Reproduce the entries verbatim; no pictures.

» **Records to use**:
+--
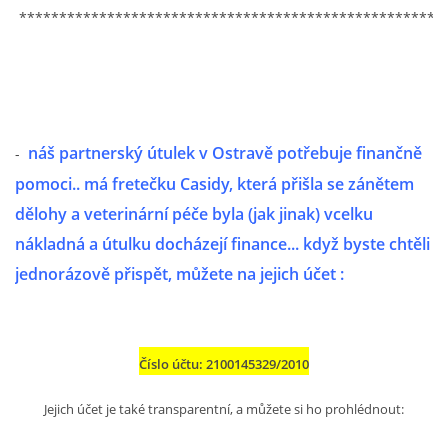
294 25 Katusice
*****************************************************
602 692 130
info@fretkyboleslav.cz
© 2026 eStránky.cz
|
RSS
|
WebSlice
|
Tisk
|
Aktualizováno: 1. 8. 2026
|
Nahoru ↑
náš partnerský útulek v Ostravě potřebuje finančně
-
pomoci.. má fretečku Casidy, která přišla se zánětem
dělohy a veterinární péče byla (jak jinak) vcelku
nákladná a útulku docházejí finance... když byste chtěli
jednorázově přispět, můžete na jejich účet :
Číslo účtu: 2100145329/2010
Jejich účet je také transparentní, a můžete si ho prohlédnout:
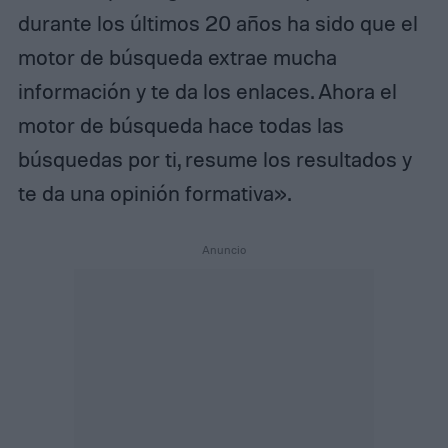
durante los últimos 20 años ha sido que el
motor de búsqueda extrae mucha
información y te da los enlaces. Ahora el
motor de búsqueda hace todas las
búsquedas por ti, resume los resultados y
te da una opinión formativa».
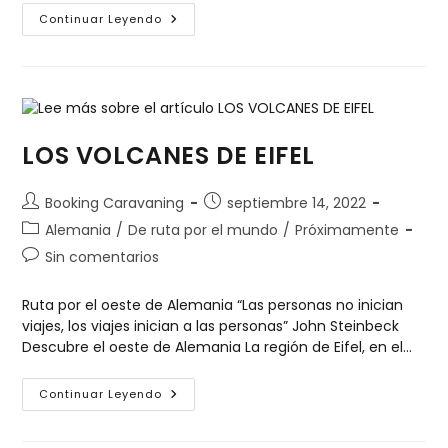
Continuar Leyendo
LOS VOLCANES DE EIFEL
Booking Caravaning
septiembre 14, 2022
Alemania
/
De ruta por el mundo
/
Próximamente
Sin comentarios
Ruta por el oeste de Alemania “Las personas no inician
viajes, los viajes inician a las personas” John Steinbeck
Descubre el oeste de Alemania La región de Eifel, en el…
Continuar Leyendo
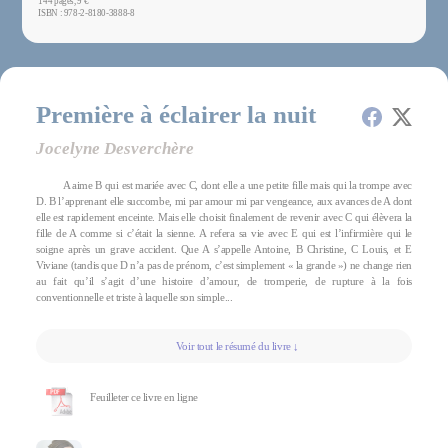
144 pages, 9 €
ISBN : 978-2-8180-3888-8
Première à éclairer la nuit
Jocelyne Desverchère
A aime B qui est mariée avec C, dont elle a une petite fille mais qui la trompe avec
D. B l’apprenant elle succombe, mi par amour mi par vengeance, aux avances de A dont
elle est rapidement enceinte. Mais elle choisit finalement de revenir avec C qui élèvera la
fille de A comme si c’était la sienne. A refera sa vie avec E qui est l’infirmière qui le
soigne après un grave accident. Que A s’appelle Antoine, B Christine, C Louis, et E
Viviane (tandis que D n’a pas de prénom, c’est simplement « la grande ») ne change rien
au fait qu’il s’agit d’une histoire d’amour, de tromperie, de rupture à la fois
conventionnelle et triste à laquelle son simple...
Voir tout le résumé du livre ↓
Feuilleter ce livre en ligne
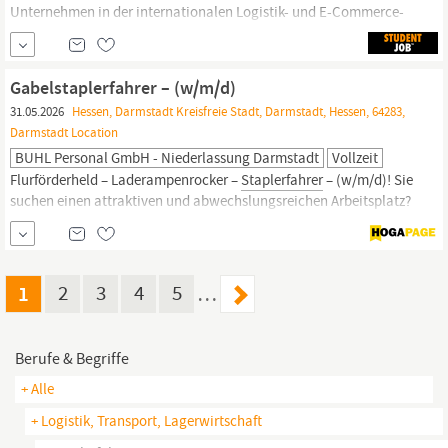
Unternehmen in der internationalen Logistik- und E-Commerce-
Distributionsbranche, suchen wir ab sofort
Staplerfahrer
(m/w/d)
für den Standort Herleshausen im Rahmen der
Arbeitnehmerüberlassung. Vor Ort entsteht derzeit ein
Gabelstaplerfahrer – (w/m/d)
hochmodernes und großflächiges Logistikzentrum, das im August
31.05.2026
Hessen, Darmstadt Kreisfreie Stadt, Darmstadt, Hessen, 64283,
den...
Darmstadt Location
BUHL Personal GmbH - Niederlassung Darmstadt
Vollzeit
Flurförderheld – Laderampenrocker –
Staplerfahrer
– (w/m/d)! Sie
suchen einen attraktiven und abwechslungsreichen Arbeitsplatz?
Dann kommen Sie in unser Team und freuen Sie sich auf
spannende Einsätze im Rahmen der Arbeitnehmerüberlassung als
Staplerfahrer
(w/m/d) in den Lagern und Logistikzentren unserer
namhaften Kunden aus den...
1
2
3
4
5
…
Berufe & Begriffe
+ Alle
+ Logistik, Transport, Lagerwirtschaft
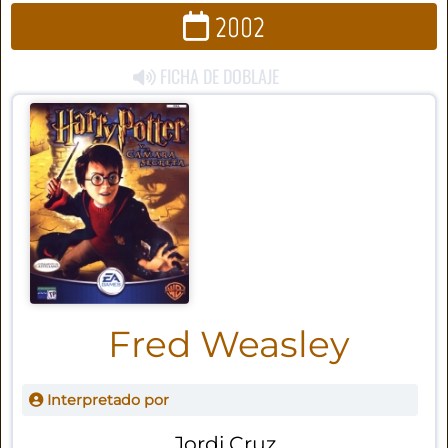
2002
FICHA DE DOBLAJE
Fred Weasley
Interpretado por
Jordi Cruz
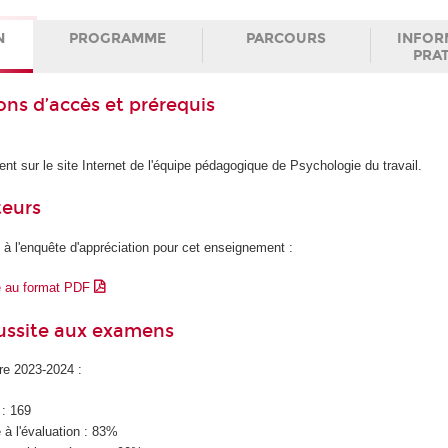
N
PROGRAMME
PARCOURS
INFOR
PRA
ons d’accès et prérequis
ent sur le site Internet de l'équipe pédagogique de Psychologie du travail.
teurs
 à l'enquête d'appréciation pour cet enseignement :
e au format PDF
éussite aux examens
ire 2023-2024 :
 : 169
à l'évaluation : 83%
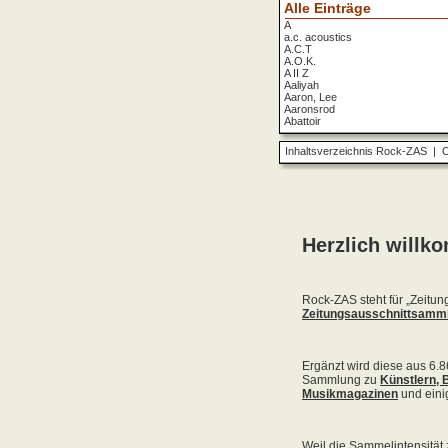
Alle Einträge
A
a.c. acoustics
A.C.T
A.O.K.
A II Z
Aaliyah
Aaron, Lee
Aaronsrod
Abattoir
ABBA
ABC
Inhaltsverzeichnis Rock-ZAS
|
O
ABC Diabolo
Aberfeldy
Abigor
Abomination
Abraxas
Absolute Beginner
Absolute Zero
Abstinence
Abstürzende Brieftauben
Absu
Absurd Minds
Absynthe Minded
Abwärts
Abyss, The
Accept
Accordions Go Crazy
Accüsed
Accu§er
AC/DC
Ace Cats
Ace Lane
Ace Of Base
Acheron
Acid
Acid Mothers Temple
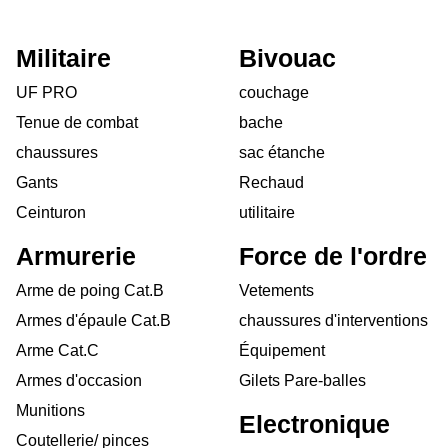
Militaire
Bivouac
UF PRO
couchage
Tenue de combat
bache
chaussures
sac étanche
Gants
Rechaud
Ceinturon
utilitaire
Armurerie
Force de l'ordre
Arme de poing Cat.B
Vetements
Armes d'épaule Cat.B
chaussures d'interventions
Arme Cat.C
Équipement
Armes d'occasion
Gilets Pare-balles
Munitions
Electronique
Coutellerie/ pinces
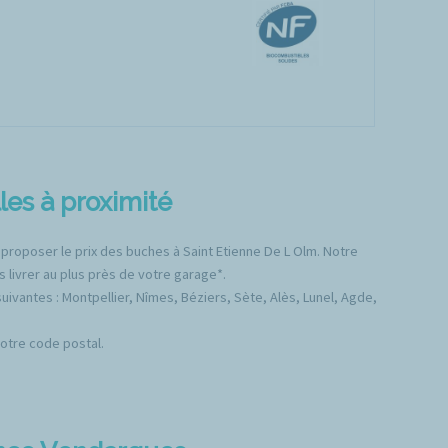
les à proximité
 proposer le prix des buches à Saint Etienne De L Olm. Notre
 livrer au plus près de votre garage*.
vantes : Montpellier, Nîmes, Béziers, Sète, Alès, Lunel, Agde,
votre code postal.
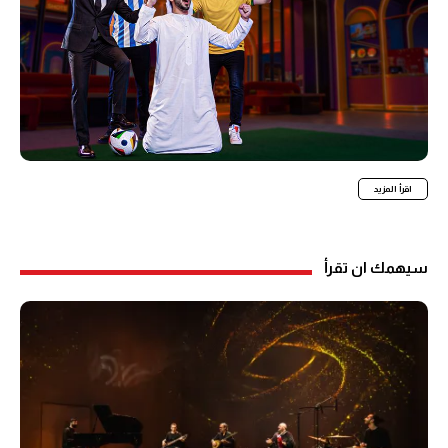
اقرأ المزيد
سيهمك ان تقرأ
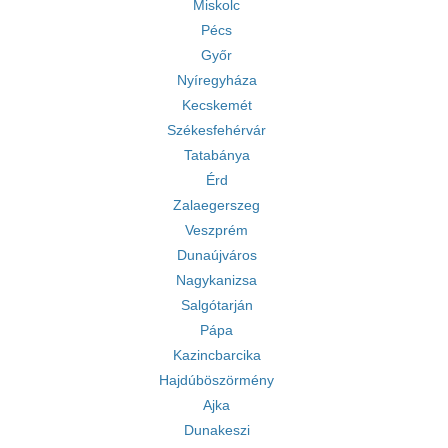
Miskolc
Pécs
Győr
Nyíregyháza
Kecskemét
Székesfehérvár
Tatabánya
Érd
Zalaegerszeg
Veszprém
Dunaújváros
Nagykanizsa
Salgótarján
Pápa
Kazincbarcika
Hajdúböszörmény
Ajka
Dunakeszi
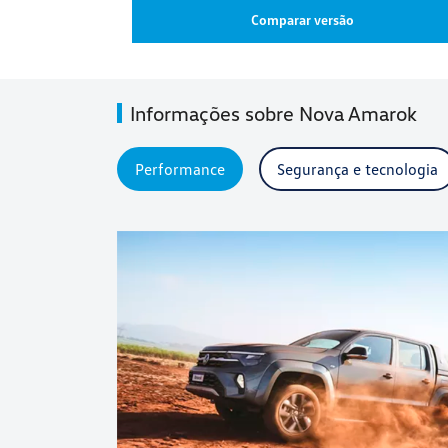
Comparar versão
Informações sobre Nova Amarok
Performance
Segurança e tecnologia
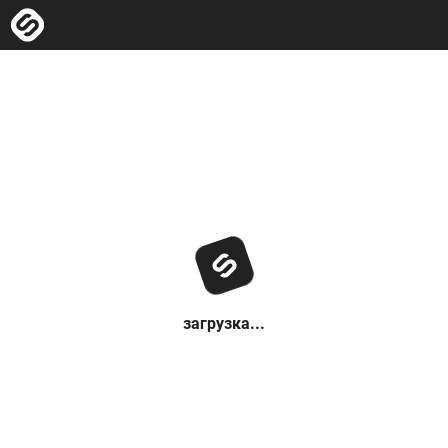
загрузка...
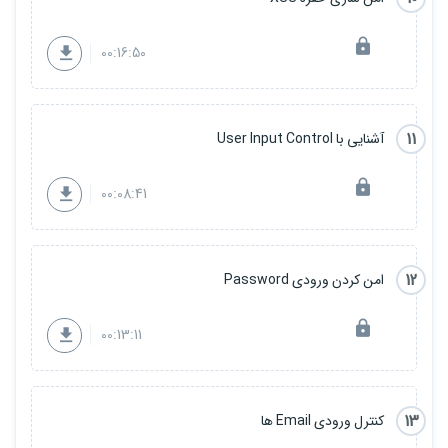
00:16:50
11
آشنایی با User Input Control
00:08:41
12
امن کردن ورودی Password
00:13:11
13
کنترل ورودی Email ها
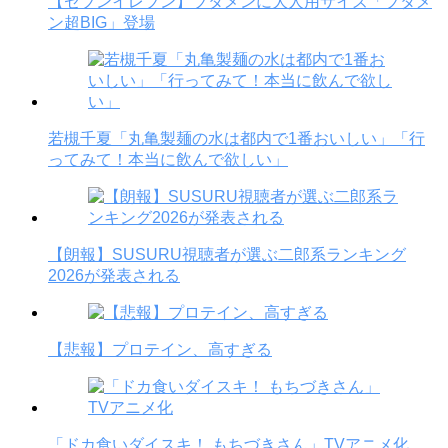
【セブンイレブン】ブタメンに大人用サイズ「ブタメ
ン超BIG」登場
若槻千夏「丸亀製麺の水は都内で1番おいしい」「行
ってみて！本当に飲んで欲しい」
【朗報】SUSURU視聴者が選ぶ二郎系ランキング
2026が発表される
【悲報】プロテイン、高すぎる
「ドカ食いダイスキ！ もちづきさん」TVアニメ化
+--
» **Response**:
294 25 Katusice
*****************************************************
602 692 130
info@fretkyboleslav.cz
© 2026 eStránky.cz
|
RSS
|
WebSlice
|
Tisk
|
Aktualizováno: 1. 8. 2026
|
Nahoru ↑
náš partnerský útulek v Ostravě potřebuje finančně
-
pomoci.. má fretečku Casidy, která přišla se zánětem
dělohy a veterinární péče byla (jak jinak) vcelku
nákladná a útulku docházejí finance... když byste chtěli
jednorázově přispět, můžete na jejich účet :
Číslo účtu: 2100145329/2010
Jejich účet je také transparentní, a můžete si ho prohlédnout:
durante los últimos 20 años ha sido que el
motor de búsqueda extrae mucha
información y te da los enlaces. Ahora el
motor de búsqueda hace todas las
búsquedas por ti, resume los resultados y
te da una opinión formativa».
Continuar Leyendo
LOS VOLCANES DE EIFEL
Booking Caravaning
septiembre 14, 2022
Alemania
/
De ruta por el mundo
/
Próximamente
Sin comentarios
Ruta por el oeste de Alemania “Las personas no inician
viajes, los viajes inician a las personas” John Steinbeck
Descubre el oeste de Alemania La región de Eifel, en el…
Continuar Leyendo
144 pages, 9 €
ISBN : 978-2-8180-3888-8
Première à éclairer la nuit
Jocelyne Desverchère
A aime B qui est mariée avec C, dont elle a une petite fille mais qui la trompe avec
D. B l’apprenant elle succombe, mi par amour mi par vengeance, aux avances de A dont
elle est rapidement enceinte. Mais elle choisit finalement de revenir avec C qui élèvera la
fille de A comme si c’était la sienne. A refera sa vie avec E qui est l’infirmière qui le
soigne après un grave accident. Que A s’appelle Antoine, B Christine, C Louis, et E
Viviane (tandis que D n’a pas de prénom, c’est simplement « la grande ») ne change rien
au fait qu’il s’agit d’une histoire d’amour, de tromperie, de rupture à la fois
conventionnelle et triste à laquelle son simple...
Voir tout le résumé du livre ↓
Feuilleter ce livre en ligne
Unternehmen in der internationalen Logistik- und E-Commerce-
Distributionsbranche, suchen wir ab sofort
Staplerfahrer
(m/w/d)
für den Standort Herleshausen im Rahmen der
Arbeitnehmerüberlassung. Vor Ort entsteht derzeit ein
Gabelstaplerfahrer – (w/m/d)
hochmodernes und großflächiges Logistikzentrum, das im August
31.05.2026
Hessen, Darmstadt Kreisfreie Stadt, Darmstadt, Hessen, 64283,
den...
Darmstadt Location
BUHL Personal GmbH - Niederlassung Darmstadt
Vollzeit
Flurförderheld – Laderampenrocker –
Staplerfahrer
– (w/m/d)! Sie
suchen einen attraktiven und abwechslungsreichen Arbeitsplatz?
Dann kommen Sie in unser Team und freuen Sie sich auf
spannende Einsätze im Rahmen der Arbeitnehmerüberlassung als
Staplerfahrer
(w/m/d) in den Lagern und Logistikzentren unserer
namhaften Kunden aus den...
1
2
3
4
5
…
Berufe & Begriffe
+ Alle
+ Logistik, Transport, Lagerwirtschaft
2002
FICHA DE DOBLAJE
Fred Weasley
Interpretado por
Jordi Cruz
N
PROGRAMME
PARCOURS
INFOR
PRA
ons d’accès et prérequis
ent sur le site Internet de l'équipe pédagogique de Psychologie du travail.
teurs
 à l'enquête d'appréciation pour cet enseignement :
e au format PDF
éussite aux examens
ire 2023-2024 :
 : 169
à l'évaluation : 83%
Alle Einträge
A
a.c. acoustics
A.C.T
A.O.K.
A II Z
Aaliyah
Aaron, Lee
Aaronsrod
Abattoir
ABBA
ABC
Inhaltsverzeichnis Rock-ZAS
|
O
ABC Diabolo
Aberfeldy
Abigor
Abomination
Abraxas
Absolute Beginner
Absolute Zero
Abstinence
Abstürzende Brieftauben
Absu
Absurd Minds
Absynthe Minded
Abwärts
Abyss, The
Accept
Accordions Go Crazy
Accüsed
Accu§er
AC/DC
Ace Cats
Ace Lane
Ace Of Base
Acheron
Acid
Acid Mothers Temple
Militaire
Bivouac
UF PRO
couchage
Tenue de combat
bache
chaussures
sac étanche
Gants
Rechaud
Ceinturon
utilitaire
Armurerie
Force de l'ordre
Arme de poing Cat.B
Vetements
Armes d'épaule Cat.B
chaussures d'interventions
Arme Cat.C
Équipement
Armes d'occasion
Gilets Pare-balles
Munitions
Electronique
Coutellerie/ pinces
les à proximité
 proposer le prix des buches à Saint Etienne De L Olm. Notre
 livrer au plus près de votre garage*.
vantes : Montpellier, Nîmes, Béziers, Sète, Alès, Lunel, Agde,
votre code postal.
اقرأ المزيد
سيهمك ان تقرأ
Miskolc
Pécs
Győr
Nyíregyháza
Kecskemét
Székesfehérvár
Tatabánya
Érd
Zalaegerszeg
Veszprém
Dunaújváros
Nagykanizsa
Salgótarján
Pápa
Kazincbarcika
Hajdúböszörmény
Ajka
Dunakeszi
Comparar versão
Informações sobre Nova Amarok
Performance
Segurança e tecnologia
загрузка...
00:16:50
11
آشنایی با User Input Control
00:08:41
12
امن کردن ورودی Password
00:13:11
13
کنترل ورودی Email ها
【セブンイレブン】ブタメンに大人用サイズ「ブタメ
ン超BIG」登場
若槻千夏「丸亀製麺の水は都内で1番おいしい」「行
ってみて！本当に飲んで欲しい」
【朗報】SUSURU視聴者が選ぶ二郎系ランキング
2026が発表される
【悲報】プロテイン、高すぎる
「ドカ食いダイスキ！ もちづきさん」TVアニメ化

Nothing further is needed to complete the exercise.